The overall theme is decision-management: what and how and why decisions are made.
‘Rules’ describe how decisions are made in the ‘ordered’ regions of decision-making – Cynefin’s Simple and Complicated domains. The key distinction is that rules assume linear cause/effect relationships, and hence that there is a definable ‘correct answer’ and that the same action will always achieve the same result. Most IT-systems and other automation make decisions according to rules, hence ‘business-rules’ is almost synonymous with ‘automatable business’. (Almost, but not quite: rules may be overlaid on rules beyond a point of diminishing-returns, and also some IT-systems are capable of pattern-based rather than rule-based decision-making.)
‘Rules’ do not adequately describe how decisions are made in the ‘unordered’ regions of decision-making – Cynefin’s Complex and Chaotic domains, in which cause/effect relationships are either non-linear, are not discernible and/or do not exist (such as in any inherently-unique event), and hence that there is no definable ‘correct answer’ and that the same action may lead to different results. (The inverse is also true here: different actions may lead to the same result.) At present, decision-making in such contexts is generally not amenable to automation, though IT-systems and other automation may be of real value in decision-support.
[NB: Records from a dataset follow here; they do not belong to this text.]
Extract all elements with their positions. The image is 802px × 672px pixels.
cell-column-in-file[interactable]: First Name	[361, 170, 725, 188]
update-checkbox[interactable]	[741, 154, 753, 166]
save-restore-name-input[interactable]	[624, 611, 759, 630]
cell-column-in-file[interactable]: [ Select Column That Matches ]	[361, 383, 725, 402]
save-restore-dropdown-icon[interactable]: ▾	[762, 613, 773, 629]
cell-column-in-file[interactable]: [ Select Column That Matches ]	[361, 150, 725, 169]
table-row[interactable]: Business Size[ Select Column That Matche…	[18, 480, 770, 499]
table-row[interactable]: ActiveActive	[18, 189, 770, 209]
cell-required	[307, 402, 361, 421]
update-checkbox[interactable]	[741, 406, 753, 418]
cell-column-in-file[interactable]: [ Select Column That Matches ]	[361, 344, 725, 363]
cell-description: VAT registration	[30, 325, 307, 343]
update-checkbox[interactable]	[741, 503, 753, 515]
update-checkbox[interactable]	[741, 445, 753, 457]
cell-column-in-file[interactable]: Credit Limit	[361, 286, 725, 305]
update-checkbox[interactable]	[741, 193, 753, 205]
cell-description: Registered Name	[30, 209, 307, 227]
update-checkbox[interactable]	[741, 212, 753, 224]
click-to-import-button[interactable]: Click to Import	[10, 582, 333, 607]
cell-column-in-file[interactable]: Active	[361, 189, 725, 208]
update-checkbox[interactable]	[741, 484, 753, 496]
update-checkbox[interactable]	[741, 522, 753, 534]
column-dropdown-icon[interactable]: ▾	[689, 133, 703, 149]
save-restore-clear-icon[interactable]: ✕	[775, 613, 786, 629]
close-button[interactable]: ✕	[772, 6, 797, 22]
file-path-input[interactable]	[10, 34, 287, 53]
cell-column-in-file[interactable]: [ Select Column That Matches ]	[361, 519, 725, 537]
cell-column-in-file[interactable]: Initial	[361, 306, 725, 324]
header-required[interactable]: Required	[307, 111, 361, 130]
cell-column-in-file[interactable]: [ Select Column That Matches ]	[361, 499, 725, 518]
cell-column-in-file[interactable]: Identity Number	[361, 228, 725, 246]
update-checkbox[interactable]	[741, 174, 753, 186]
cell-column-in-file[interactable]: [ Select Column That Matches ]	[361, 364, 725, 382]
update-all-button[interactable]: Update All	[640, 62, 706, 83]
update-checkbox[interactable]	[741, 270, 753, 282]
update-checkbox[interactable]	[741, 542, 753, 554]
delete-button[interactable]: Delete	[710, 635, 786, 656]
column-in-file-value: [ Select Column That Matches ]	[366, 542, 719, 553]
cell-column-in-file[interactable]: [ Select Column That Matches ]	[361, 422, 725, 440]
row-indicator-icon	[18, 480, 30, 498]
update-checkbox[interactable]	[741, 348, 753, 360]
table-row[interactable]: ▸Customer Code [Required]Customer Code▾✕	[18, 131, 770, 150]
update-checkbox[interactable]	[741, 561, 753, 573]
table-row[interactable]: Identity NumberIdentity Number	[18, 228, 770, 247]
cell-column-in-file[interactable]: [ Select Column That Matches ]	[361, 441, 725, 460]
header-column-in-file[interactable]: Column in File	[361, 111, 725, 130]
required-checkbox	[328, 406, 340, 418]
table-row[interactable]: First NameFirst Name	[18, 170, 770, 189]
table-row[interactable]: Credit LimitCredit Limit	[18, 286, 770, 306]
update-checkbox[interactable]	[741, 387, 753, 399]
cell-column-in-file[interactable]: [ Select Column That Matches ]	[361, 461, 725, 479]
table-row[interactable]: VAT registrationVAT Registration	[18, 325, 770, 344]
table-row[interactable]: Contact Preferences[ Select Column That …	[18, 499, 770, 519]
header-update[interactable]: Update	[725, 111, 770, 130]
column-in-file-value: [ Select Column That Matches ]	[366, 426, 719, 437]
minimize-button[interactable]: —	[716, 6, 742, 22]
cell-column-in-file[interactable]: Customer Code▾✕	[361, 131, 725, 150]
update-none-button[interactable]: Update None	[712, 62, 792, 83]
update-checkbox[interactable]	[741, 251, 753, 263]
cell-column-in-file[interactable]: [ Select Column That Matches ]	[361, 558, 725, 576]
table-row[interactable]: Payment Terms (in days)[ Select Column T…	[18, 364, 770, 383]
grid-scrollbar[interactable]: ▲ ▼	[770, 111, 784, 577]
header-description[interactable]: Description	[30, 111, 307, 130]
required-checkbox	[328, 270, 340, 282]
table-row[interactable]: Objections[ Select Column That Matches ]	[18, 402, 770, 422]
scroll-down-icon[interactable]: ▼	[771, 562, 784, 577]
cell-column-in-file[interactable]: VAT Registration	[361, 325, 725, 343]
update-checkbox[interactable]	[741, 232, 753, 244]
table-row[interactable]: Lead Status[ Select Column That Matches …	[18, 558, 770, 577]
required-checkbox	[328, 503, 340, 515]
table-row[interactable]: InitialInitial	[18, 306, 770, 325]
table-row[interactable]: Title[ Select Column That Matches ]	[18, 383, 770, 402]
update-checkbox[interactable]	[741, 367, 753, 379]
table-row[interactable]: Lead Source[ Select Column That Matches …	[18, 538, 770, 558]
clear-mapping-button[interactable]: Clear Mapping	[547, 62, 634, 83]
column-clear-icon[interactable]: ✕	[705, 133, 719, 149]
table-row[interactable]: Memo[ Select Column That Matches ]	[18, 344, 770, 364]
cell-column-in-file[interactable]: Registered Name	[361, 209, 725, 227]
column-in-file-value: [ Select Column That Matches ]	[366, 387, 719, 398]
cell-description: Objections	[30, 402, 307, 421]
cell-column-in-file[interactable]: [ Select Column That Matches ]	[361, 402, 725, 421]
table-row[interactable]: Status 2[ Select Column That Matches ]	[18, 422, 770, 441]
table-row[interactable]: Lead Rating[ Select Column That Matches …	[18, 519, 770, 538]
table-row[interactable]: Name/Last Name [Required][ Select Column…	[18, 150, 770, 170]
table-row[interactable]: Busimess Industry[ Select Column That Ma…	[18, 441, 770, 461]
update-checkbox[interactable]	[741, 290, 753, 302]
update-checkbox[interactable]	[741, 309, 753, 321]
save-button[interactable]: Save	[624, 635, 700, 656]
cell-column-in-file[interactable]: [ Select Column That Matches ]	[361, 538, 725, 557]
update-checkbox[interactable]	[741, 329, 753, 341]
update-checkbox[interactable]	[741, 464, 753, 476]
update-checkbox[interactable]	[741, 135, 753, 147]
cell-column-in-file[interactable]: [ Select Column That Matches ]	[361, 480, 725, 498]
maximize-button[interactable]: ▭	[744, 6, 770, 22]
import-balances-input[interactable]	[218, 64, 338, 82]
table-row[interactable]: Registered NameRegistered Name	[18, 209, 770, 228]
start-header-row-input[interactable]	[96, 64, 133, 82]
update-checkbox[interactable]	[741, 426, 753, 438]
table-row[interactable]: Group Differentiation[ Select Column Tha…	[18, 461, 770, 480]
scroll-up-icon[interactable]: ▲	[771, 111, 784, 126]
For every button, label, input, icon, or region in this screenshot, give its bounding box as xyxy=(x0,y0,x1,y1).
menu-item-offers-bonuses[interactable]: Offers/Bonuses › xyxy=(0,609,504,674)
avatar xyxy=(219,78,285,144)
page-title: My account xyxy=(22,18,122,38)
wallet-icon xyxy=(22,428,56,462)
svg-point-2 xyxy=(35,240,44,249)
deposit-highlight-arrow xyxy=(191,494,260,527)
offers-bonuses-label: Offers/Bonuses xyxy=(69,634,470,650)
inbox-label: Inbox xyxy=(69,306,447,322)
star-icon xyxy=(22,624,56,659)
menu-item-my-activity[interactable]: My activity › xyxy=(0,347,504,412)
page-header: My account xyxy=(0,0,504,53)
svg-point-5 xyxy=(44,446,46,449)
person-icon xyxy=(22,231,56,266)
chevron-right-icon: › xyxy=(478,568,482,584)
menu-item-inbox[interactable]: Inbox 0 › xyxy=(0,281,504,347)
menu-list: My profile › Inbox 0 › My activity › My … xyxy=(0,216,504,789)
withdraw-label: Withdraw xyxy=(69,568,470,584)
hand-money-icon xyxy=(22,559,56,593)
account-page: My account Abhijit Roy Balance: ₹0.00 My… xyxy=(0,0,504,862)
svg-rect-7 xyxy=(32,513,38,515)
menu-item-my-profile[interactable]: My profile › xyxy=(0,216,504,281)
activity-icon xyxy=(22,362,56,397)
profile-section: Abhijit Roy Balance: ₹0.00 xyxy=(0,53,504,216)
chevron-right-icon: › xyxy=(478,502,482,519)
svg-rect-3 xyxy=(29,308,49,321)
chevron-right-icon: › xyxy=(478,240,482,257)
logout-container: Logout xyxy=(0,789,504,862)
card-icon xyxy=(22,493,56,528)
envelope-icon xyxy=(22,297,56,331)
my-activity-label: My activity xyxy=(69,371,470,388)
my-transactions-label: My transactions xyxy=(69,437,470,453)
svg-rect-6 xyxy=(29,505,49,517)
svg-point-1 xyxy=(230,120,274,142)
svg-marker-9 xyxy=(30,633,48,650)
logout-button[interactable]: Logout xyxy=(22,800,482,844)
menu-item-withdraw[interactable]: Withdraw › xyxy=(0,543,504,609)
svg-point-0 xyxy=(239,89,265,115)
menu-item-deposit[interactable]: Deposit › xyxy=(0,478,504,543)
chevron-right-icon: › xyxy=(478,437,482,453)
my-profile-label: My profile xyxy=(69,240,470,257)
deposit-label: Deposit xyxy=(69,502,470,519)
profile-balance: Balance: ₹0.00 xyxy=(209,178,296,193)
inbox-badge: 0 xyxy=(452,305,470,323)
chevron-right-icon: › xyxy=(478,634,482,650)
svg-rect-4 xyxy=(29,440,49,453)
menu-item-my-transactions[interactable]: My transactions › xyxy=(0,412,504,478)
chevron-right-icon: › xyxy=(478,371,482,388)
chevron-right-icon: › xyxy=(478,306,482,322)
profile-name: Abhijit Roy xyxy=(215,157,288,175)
So when we’re discussing ‘business rules’, we need to be very clear whether we’re talking about decision-management in general, or the ‘IT-able’ subset which can be used in ‘business-rule engines’ for automated systems. The danger – as is the case with other IT-driven ‘term-hijack’s – is that the subset of ‘business-rules’ may taken as the whole of ‘decision-management’.
As I mentioned above, decision-management is in some ways a category of knowledge-management, so all the usual KM concerns also apply here – especially the point that the reasoning on which decisions are made can not always be made explicit (which would be a fundamental requirement for automated decision-making).
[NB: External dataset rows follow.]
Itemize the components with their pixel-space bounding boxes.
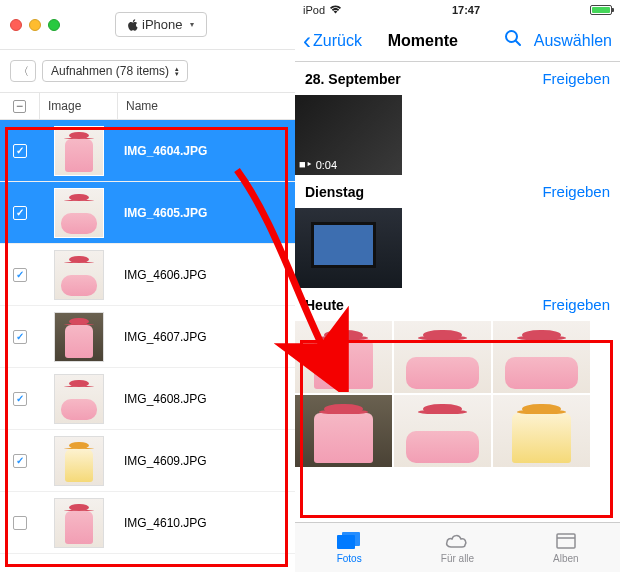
chevron-left-icon: ‹ [303, 29, 311, 53]
table-row[interactable]: IMG_4605.JPG [0, 182, 295, 244]
window-controls [10, 19, 60, 31]
photo-thumbnail[interactable] [295, 321, 392, 393]
tab-albums[interactable]: Alben [512, 523, 620, 572]
svg-line-1 [516, 41, 520, 45]
header-name[interactable]: Name [118, 93, 295, 119]
photo-thumbnail[interactable] [295, 395, 392, 467]
row-checkbox[interactable] [0, 144, 40, 158]
maximize-icon[interactable] [48, 19, 60, 31]
row-thumbnail [40, 250, 118, 300]
share-button[interactable]: Freigeben [542, 70, 610, 87]
row-thumbnail [40, 312, 118, 362]
status-time: 17:47 [342, 4, 590, 16]
svg-rect-3 [342, 532, 360, 546]
tab-shared[interactable]: Für alle [403, 523, 511, 572]
table-row[interactable]: IMG_4606.JPG [0, 244, 295, 306]
row-filename: IMG_4608.JPG [118, 392, 295, 406]
updown-icon: ▴▾ [175, 66, 179, 76]
row-checkbox[interactable] [0, 516, 40, 530]
header-image[interactable]: Image [40, 93, 118, 119]
minimize-icon[interactable] [29, 19, 41, 31]
ios-status-bar: iPod 17:47 [295, 0, 620, 20]
share-button[interactable]: Freigeben [542, 183, 610, 200]
row-thumbnail [40, 188, 118, 238]
row-checkbox[interactable] [0, 268, 40, 282]
table-row[interactable]: IMG_4609.JPG [0, 430, 295, 492]
photo-thumbnail[interactable] [295, 208, 402, 288]
page-title: Momente [342, 32, 504, 50]
chevron-down-icon: ▾ [190, 20, 194, 29]
ios-nav-bar: ‹ Zurück Momente Auswählen [295, 20, 620, 62]
row-checkbox[interactable] [0, 206, 40, 220]
row-filename: IMG_4605.JPG [118, 206, 295, 220]
row-filename: IMG_4604.JPG [118, 144, 295, 158]
video-thumbnail[interactable]: ■‣0:04 [295, 95, 402, 175]
row-checkbox[interactable] [0, 392, 40, 406]
header-checkbox[interactable]: − [0, 93, 40, 119]
video-icon: ■‣ [299, 158, 312, 171]
apple-icon [128, 19, 138, 31]
photo-grid [295, 321, 620, 467]
table-row[interactable]: IMG_4608.JPG [0, 368, 295, 430]
section-title: 28. September [305, 71, 542, 87]
section-header: 28. SeptemberFreigeben [295, 62, 620, 95]
battery-icon [590, 5, 612, 15]
ios-tabbar: Fotos Für alle Alben [295, 522, 620, 572]
tab-label: Alben [553, 553, 579, 564]
table-row[interactable]: IMG_4610.JPG [0, 492, 295, 554]
share-button[interactable]: Freigeben [542, 296, 610, 313]
row-checkbox[interactable] [0, 330, 40, 344]
photo-thumbnail[interactable] [493, 395, 590, 467]
photos-icon [336, 531, 362, 551]
close-icon[interactable] [10, 19, 22, 31]
photo-thumbnail[interactable] [394, 395, 491, 467]
wifi-icon [329, 5, 342, 16]
folder-label: Aufnahmen (78 items) [51, 64, 169, 78]
file-list: IMG_4604.JPGIMG_4605.JPGIMG_4606.JPGIMG_… [0, 120, 295, 554]
back-button[interactable]: 〈 [10, 60, 36, 82]
row-checkbox[interactable] [0, 454, 40, 468]
device-selector[interactable]: iPhone ▾ [115, 12, 207, 37]
section-title: Heute [305, 297, 542, 313]
table-row[interactable]: IMG_4604.JPG [0, 120, 295, 182]
tab-label: Fotos [337, 553, 362, 564]
row-filename: IMG_4607.JPG [118, 330, 295, 344]
row-filename: IMG_4606.JPG [118, 268, 295, 282]
section-title: Dienstag [305, 184, 542, 200]
photo-thumbnail[interactable] [493, 321, 590, 393]
albums-icon [553, 531, 579, 551]
row-thumbnail [40, 126, 118, 176]
photo-thumbnail[interactable] [394, 321, 491, 393]
device-label: iPhone [142, 17, 182, 32]
svg-rect-4 [557, 534, 575, 548]
photos-content: 28. SeptemberFreigeben■‣0:04DienstagFrei… [295, 62, 620, 522]
table-row[interactable]: IMG_4607.JPG [0, 306, 295, 368]
breadcrumb: 〈 Aufnahmen (78 items) ▴▾ [0, 50, 295, 92]
file-browser-panel: iPhone ▾ 〈 Aufnahmen (78 items) ▴▾ − Ima… [0, 0, 295, 572]
section-header: HeuteFreigeben [295, 288, 620, 321]
row-thumbnail [40, 374, 118, 424]
select-button[interactable]: Auswählen [534, 32, 612, 50]
row-filename: IMG_4610.JPG [118, 516, 295, 530]
cloud-icon [444, 531, 470, 551]
tab-photos[interactable]: Fotos [295, 523, 403, 572]
table-header: − Image Name [0, 92, 295, 120]
tab-label: Für alle [441, 553, 474, 564]
folder-selector[interactable]: Aufnahmen (78 items) ▴▾ [42, 60, 188, 82]
row-thumbnail [40, 436, 118, 486]
iphone-panel: iPod 17:47 ‹ Zurück Momente Auswählen 28… [295, 0, 620, 572]
row-thumbnail [40, 498, 118, 548]
search-icon[interactable] [504, 29, 522, 52]
mac-titlebar: iPhone ▾ [0, 0, 295, 50]
section-header: DienstagFreigeben [295, 175, 620, 208]
carrier-label: iPod [303, 4, 325, 16]
video-duration: 0:04 [316, 159, 337, 171]
row-filename: IMG_4609.JPG [118, 454, 295, 468]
Interestingly, one of the key distinctions here rests on teleology – the ‘why’ of decisions. (I was reminded of this this morning when reading the UK Education Department’s guidelines on teaching evolution, creationism and intelligent-design. 🙂 ) In essence, ‘business-rules’ assumes an ordered world in which the question ‘why’ need never be asked; for a parallel example in which business-rules are often applied, note that there is no place in BPMN or UML diagrams for ‘Why’. (Or ‘Where’ – but that’s another story.) There is no teleology to business-rules as such, nor to the internals of how a business-rules engine operates. But in business itself, the question ‘Why?’ matters a very great deal – it’s literally about why we’re there in the first place – hence teleology is central to decision-management.
Hope this helps, anyway – and thanks again.
Tom:
re: note that there is no place in BPMN or UML diagrams for ‘Why’.
… However there is a lot of interest in the OMG BMM Business Motivation Model to tie such models to goals and motivations. Such motivations also drive decision models, analytic models, business rules etc.
Cheers
Paul – as an enterprise-architect, I’d love to see a formal cross-linkage between BMM and BPMN/UML – would be very useful indeed. Is there any sign from OMG that that’s being developed, and if so, when we’re likely to see it?